Department of Anesthesiology, The Second Affiliated Hospital of Fujian Medical University, Quanzhou, 362000, People's Republic of China.
Department of Laboratory, The Second Affiliated Hospital of Fujian Medical University, Quanzhou, 362000, People's Republic of China.
Int J Chron Obstruct Pulmon Dis. 2021 Mar 31;16:877-885. doi: 10.2147/COPD.S295329. eCollection 2021.
Penehyclidine hydrochloride is a selective antagonist of M1 and M3 receptors. Clinical studies suggest that it is a potential drug for the treatment of chronic obstructive pulmonary disease (COPD). The purpose of this study was to evaluate the effect of penehyclidine hydrochloride on the inflammatory response of lung tissue during mechanical ventilation in rats with COPD and explore the role of the c-Jun N-terminal kinase/stress-activated protein kinase (JNK/SAPK) signaling pathway.
Eight-week-old male Sprague Dawley rats were exposed to cigarette smoke for 30 minutes every day for two months, and on the first and thirtieth days, 200 ug of lipopolysaccharide was injected into the trachea. Two months later, the rats were randomly divided into the control group (C), model group (M), model + normal saline group (N), and penehyclidine hydrochloride group (H) to undergo anesthesia and mechanical ventilation. In group H, 1 mg/kg of penehyclidine hydrochloride was injected intravenously.
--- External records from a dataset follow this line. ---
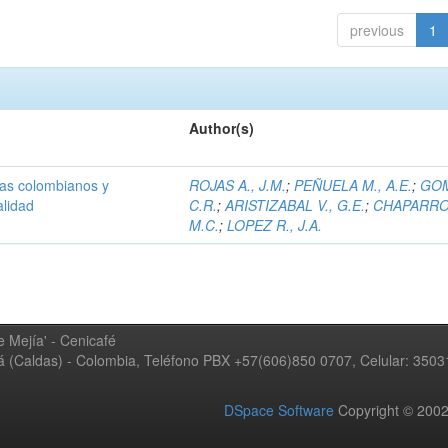
previous
1
Author(s)
olas colombianos y
ROJAS A., J.M.
;
PEÑUELA M., A.E.
;
GOM
alidad
C.R.
;
ARISTIZABAL V., G.E.
;
CHAPARRO 
M.C.
;
LOPEZ R., J.A.
 Mejía' - Cenicafé
ná (Caldas) - Colombia, Teléfono PBX +57(606)850 0707, Celular: 350
DSpace Software
Copyright © 20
The results showed that: ① Compared with group C, the other groups all showed typical chronic obstructive pathological changes in the lung tissue; their wet/dry weight ratio (W/D), TNF-α, JNK, and p-JNK levels increased (P < 0.05), and their interleukin (IL)-10 levels decreased (P < 0.05). ② Compared with group M, there was no significant change in the lung tissue indexes in group N (P > 0.05). ③ Compared with group N, the W/D, TNF-α, JNK, and p-JNK levels in group H decreased (P < 0.05), while the levels of IL-10 increased (P < 0.05).
Penehyclidine hydrochloride can alleviate the pulmonary inflammatory response in rats with COPD undergoing mechanical ventilation. The JNK/SAPK signaling pathway may be involved in this process.
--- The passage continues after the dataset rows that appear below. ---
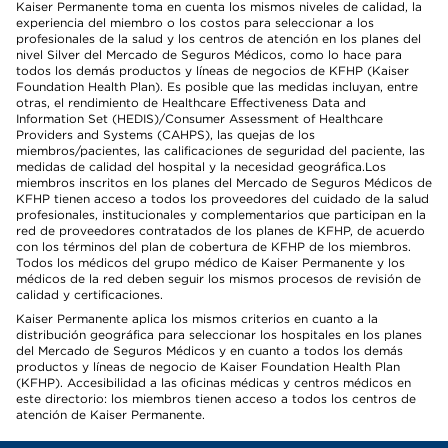
Kaiser Permanente toma en cuenta los mismos niveles de calidad, la
experiencia del miembro o los costos para seleccionar a los
profesionales de la salud y los centros de atención en los planes del
nivel Silver del Mercado de Seguros Médicos, como lo hace para
todos los demás productos y líneas de negocios de KFHP (Kaiser
Foundation Health Plan). Es posible que las medidas incluyan, entre
otras, el rendimiento de Healthcare Effectiveness Data and
Information Set (HEDIS)/Consumer Assessment of Healthcare
Providers and Systems (CAHPS), las quejas de los
miembros/pacientes, las calificaciones de seguridad del paciente, las
medidas de calidad del hospital y la necesidad geográfica.Los
miembros inscritos en los planes del Mercado de Seguros Médicos de
KFHP tienen acceso a todos los proveedores del cuidado de la salud
profesionales, institucionales y complementarios que participan en la
red de proveedores contratados de los planes de KFHP, de acuerdo
con los términos del plan de cobertura de KFHP de los miembros.
Todos los médicos del grupo médico de Kaiser Permanente y los
médicos de la red deben seguir los mismos procesos de revisión de
calidad y certificaciones.
Kaiser Permanente aplica los mismos criterios en cuanto a la
distribución geográfica para seleccionar los hospitales en los planes
del Mercado de Seguros Médicos y en cuanto a todos los demás
productos y líneas de negocio de Kaiser Foundation Health Plan
(KFHP). Accesibilidad a las oficinas médicas y centros médicos en
este directorio: los miembros tienen acceso a todos los centros de
atención de Kaiser Permanente.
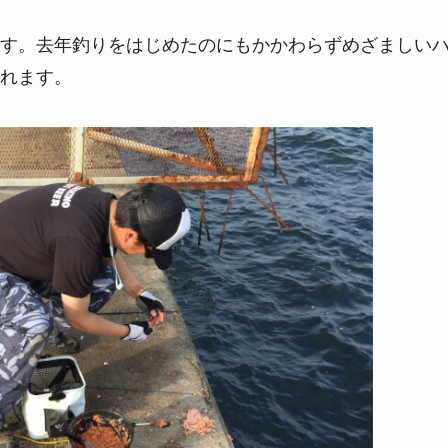
す。去年釣りをはじめたのにもかかわらずめざましい
れます。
盐酸戊乙奎醚是 M1 和 M3 受体的选择性拮抗剂。临床研究表明,它是一种治疗慢性阻塞性肺疾病(COPD)的潜在药物。本研究旨在评估盐酸戊乙奎醚对 COPD 大鼠机械通气时肺组织炎症反应的影响,并探讨 c-Jun N-末端激酶/应激激活蛋白激酶(JNK/SAPK)信号通路的作用。
将 8 周龄雄性 Sprague Dawley 大鼠每天暴露于香烟烟雾 30 分钟,持续两个月,并在第 1 天和第 30 天向气管内注射 200 μg 脂多糖。两个月后,大鼠随机分为对照组(C)、模型组(M)、模型+生理盐水组(N)和盐酸戊乙奎醚组(H),进行麻醉和机械通气。在 H 组中,静脉注射 1mg/kg 的盐酸戊乙奎醚。
结果显示:①与 C 组相比,其他组的肺组织均表现出典型的慢性阻塞性病理改变;其湿/干重比(W/D)、TNF-α、JNK 和 p-JNK 水平升高(P<0.05),白细胞介素(IL)-10 水平降低(P<0.05)。②与 M 组相比,N 组的肺组织指标无明显变化(P>0.05)。③与 N 组相比,H 组的 W/D、TNF-α、JNK 和 p-JNK 水平降低(P<0.05),而 IL-10 水平升高(P<0.05)。
盐酸戊乙奎醚可减轻 COPD 大鼠机械通气时的肺部炎症反应,JNK/SAPK 信号通路可能参与这一过程。